Stary zatarg napędza Alexa Oliveirę przed walką z Neilem Magnym

Gleidson Vebga/Sherdog

Kowboj ma dodatkową motywację przed UFC Fight Night 137.
Podczas brazylijskiej gali Alex Oliveira (19-4-1 2 NC, 8-3 1 NC w UFC, #14 w rankingu UFC) podejmie Neila Magny’ego (21-6, 14-5 w UFC, #8 w rankingu UFC) w rywalizacji w kategorii półśredniej. Dla Alexa będzie to kolejna walka z wysoko notowanym rywalem jednak po raz pierwszy Oliveira zmierzy się z zawodnikiem, do którego żywi szczerą niechęć. Fighterzy po raz pierwszy spotkali się jeszcze w 2015r. w Las Vegas, tuż po wygranej Kowboja w starciu z Noonsem.
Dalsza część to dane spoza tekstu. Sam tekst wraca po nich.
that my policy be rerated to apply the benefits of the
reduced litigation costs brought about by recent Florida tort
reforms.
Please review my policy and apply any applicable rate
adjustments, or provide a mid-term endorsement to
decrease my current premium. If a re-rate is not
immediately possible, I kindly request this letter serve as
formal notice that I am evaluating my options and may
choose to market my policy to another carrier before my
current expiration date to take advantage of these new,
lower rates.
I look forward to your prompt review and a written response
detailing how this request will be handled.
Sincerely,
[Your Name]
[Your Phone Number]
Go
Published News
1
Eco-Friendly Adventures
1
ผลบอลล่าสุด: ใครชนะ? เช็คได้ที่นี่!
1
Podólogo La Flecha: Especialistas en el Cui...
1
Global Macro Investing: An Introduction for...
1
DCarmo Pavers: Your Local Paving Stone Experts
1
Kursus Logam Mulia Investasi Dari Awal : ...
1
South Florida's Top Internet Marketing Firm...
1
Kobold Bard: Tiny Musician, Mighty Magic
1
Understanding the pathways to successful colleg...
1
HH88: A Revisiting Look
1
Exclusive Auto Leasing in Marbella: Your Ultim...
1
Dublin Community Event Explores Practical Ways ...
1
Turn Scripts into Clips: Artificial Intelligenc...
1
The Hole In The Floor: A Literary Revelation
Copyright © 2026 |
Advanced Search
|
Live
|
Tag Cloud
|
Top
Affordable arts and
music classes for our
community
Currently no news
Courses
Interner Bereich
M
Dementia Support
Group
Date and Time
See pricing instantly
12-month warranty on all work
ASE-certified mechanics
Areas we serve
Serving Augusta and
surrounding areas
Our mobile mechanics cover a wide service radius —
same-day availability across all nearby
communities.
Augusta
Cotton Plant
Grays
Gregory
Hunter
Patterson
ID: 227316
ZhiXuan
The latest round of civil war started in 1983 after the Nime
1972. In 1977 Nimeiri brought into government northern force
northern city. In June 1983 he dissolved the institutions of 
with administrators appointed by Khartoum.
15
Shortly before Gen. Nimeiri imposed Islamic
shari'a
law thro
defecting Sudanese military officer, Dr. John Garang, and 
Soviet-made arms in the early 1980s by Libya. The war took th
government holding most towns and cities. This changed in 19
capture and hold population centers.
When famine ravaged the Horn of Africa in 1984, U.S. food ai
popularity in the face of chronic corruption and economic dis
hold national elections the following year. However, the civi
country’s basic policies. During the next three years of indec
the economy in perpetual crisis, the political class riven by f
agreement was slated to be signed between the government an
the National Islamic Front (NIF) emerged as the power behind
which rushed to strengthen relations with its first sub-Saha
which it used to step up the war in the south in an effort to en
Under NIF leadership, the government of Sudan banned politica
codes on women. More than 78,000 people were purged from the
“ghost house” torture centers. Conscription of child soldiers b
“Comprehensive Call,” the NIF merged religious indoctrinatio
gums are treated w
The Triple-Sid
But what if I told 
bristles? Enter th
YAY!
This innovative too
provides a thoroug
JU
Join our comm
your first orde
Kiedy tam przyleciałem, nadal byłem w lekkiej, starliśmy się na lotnisku i tam była naprawdę dziwna atmosfera. Nie rozumiałem jego reakcji, ja byłem w niższej kategorii wagowej. Powiedziałem mojemu trenerowi, że jeśli przejdę wyżej i będę miał okazję z nim walczyć to nie odmówię. Okazja nadeszła i będę z nim walczył.

Brazylijczyk zapowiada, że gdy wejdą do oktagonu to Neil będzie tego żałował.

Sposób w jaki on traktuje ludzie. Drugi raz spotkaliśmy się w Las Vegas, ja byłem już w półśredniej i patrzyłem na niego inaczej. Przytaknąłem i powiedziałem: 'Chodź. Zapytaj o to a ja od razu się zgodzę.’ Przed walką z Carlosem Conditem, walczyłem z nim, bo Neil odmówił. Teraz zaakceptował i podpisał kontrakt. 22 września będziemy walczyć w Sao Paulo.

Oliveira uważa Magny’ego za dość dziwnego zawodnika.

Jego styl jest dość śmieszny. Gdy go uderzasz to on chce walczyć na chwyty. Gdy chcesz parteru to on chce uderzać. Zobaczmy jak jego gra pasuje do mnie. Jestem gotowy mocno go uderzyć.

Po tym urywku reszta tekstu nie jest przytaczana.